(Extracted page text data)
[Start of section]
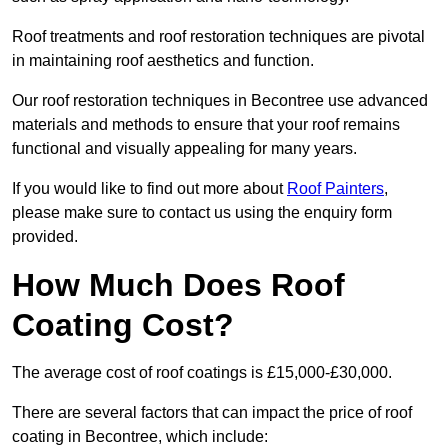
Roof treatments and roof restoration techniques are pivotal
in maintaining roof aesthetics and function.
Our roof restoration techniques in Becontree use advanced
materials and methods to ensure that your roof remains
functional and visually appealing for many years.
If you would like to find out more about
Roof Painters
,
please make sure to contact us using the enquiry form
provided.
How Much Does Roof
Coating Cost?
The average cost of roof coatings is £15,000-£30,000.
There are several factors that can impact the price of roof
coating in Becontree, which include:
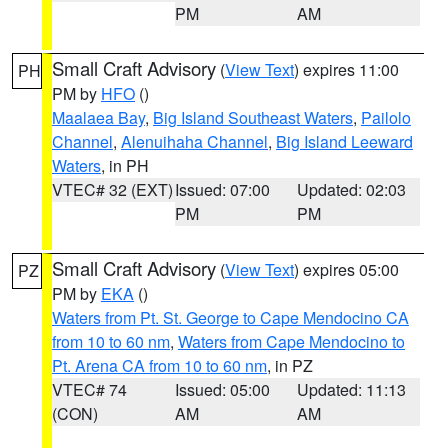
PM
AM
Small Craft Advisory
(
View Text
) expires 11:00
PH
PM by
HFO
()
Maalaea Bay
,
Big Island Southeast Waters
,
Pailolo
Channel
,
Alenuihaha Channel
,
Big Island Leeward
Waters
, in PH
VTEC# 32 (EXT)
Issued: 07:00
Updated: 02:03
PM
PM
Small Craft Advisory
(
View Text
) expires 05:00
PZ
PM by
EKA
()
Waters from Pt. St. George to Cape Mendocino CA
from 10 to 60 nm
,
Waters from Cape Mendocino to
Pt. Arena CA from 10 to 60 nm
, in PZ
VTEC# 74
Issued: 05:00
Updated: 11:13
(CON)
AM
AM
[End of section]
ABOUT THIS EXERCISE | Each line of the data that includes "Island" counts once; say how many there are, giving nothing but the number.

SOLVED PROBLEM | 2